DBW (like Shatzkin’s highly praised, sold-out Children’s Publishing Goes Digital pre-conference program on Tuesday) is animated by the unified, considered Shatskinian viewpoint.
And this doesn’t mean that DBW is a his-way-or-the-highway affair, either. There’s debate—maybe more controlled explosion than wildfire, but debate.
This is the key context for the conference. This conference represents the “industry people who are serious about digital” POV. Here’s how Anderson compares it to O’Reilly’s Tools of Change Conference:
Nor does it mean that you won’t find a robust and superb point of view at TOC. In fact, you’ll find many POVs there.
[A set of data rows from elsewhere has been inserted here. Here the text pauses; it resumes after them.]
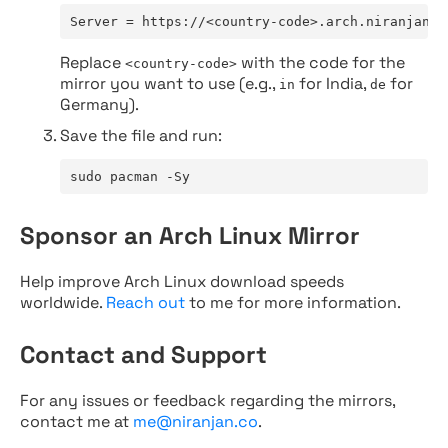
Server = https://<country-code>.arch.niranjan.c
Replace
with the code for the
<country-code>
mirror you want to use (e.g.,
for India,
for
in
de
Germany).
Save the file and run:
sudo pacman -Sy
Sponsor an Arch Linux Mirror
Help improve Arch Linux download speeds
worldwide.
Reach out
to me for more information.
Contact and Support
For any issues or feedback regarding the mirrors,
contact me at
me@niranjan.co
.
If DBW glows with the half-century of institutional memory that guides Shatzkin’s programming, TOC crackles with edgy peeks around corners and exhilarating leaps into the light of new understandings.
But here is where this doing of DBW is so interesting. If DBW is that statement, that expression of a POV on the industry, the real challenge for those of us watching is to take it onboard authentically.
I wonder if we are when I hear so many folks grabbing onto the phrase “settling” or “settling out,” as in a suggestion here and there that ebook pricing may be soon “settling out”—or that CEOs may be so upbeat on how the digital transition is going that they think things will soon “settle” for publishing.
“Settling out” may be wishful thinking. And “nobody dast blame these people,” to paraphrase Charley in Death of a Salesman. It’s been a long, exhausting digital disruption. We’d all like to see it “settle out.” Right now would be good.
But every time you hear one of our fine presenters slip in one of those “settling out” moments, I want you to ask yourself what else you’re hearing.
I can tell you what I hear. I hear an industry in denial. Far from “settling out”, the digital disruption has barely started. The digital disruption is exhausting only if you are fighting it. It’s invigorating to be part of it.
The very last thing DBW13 item in the column was about piracy. Anderson points to (my blogging colleague) Jeremy Greenfield’s report on a presentation about the impact of piracy on digital content. The difference between Hugh Howey’s attitude and the presentation explain why so many folks find the digital disruption exhausting. Applying the hard-earned lessons from the world of scarce, expensive content to the new networked world of abundant content will drive you to distraction.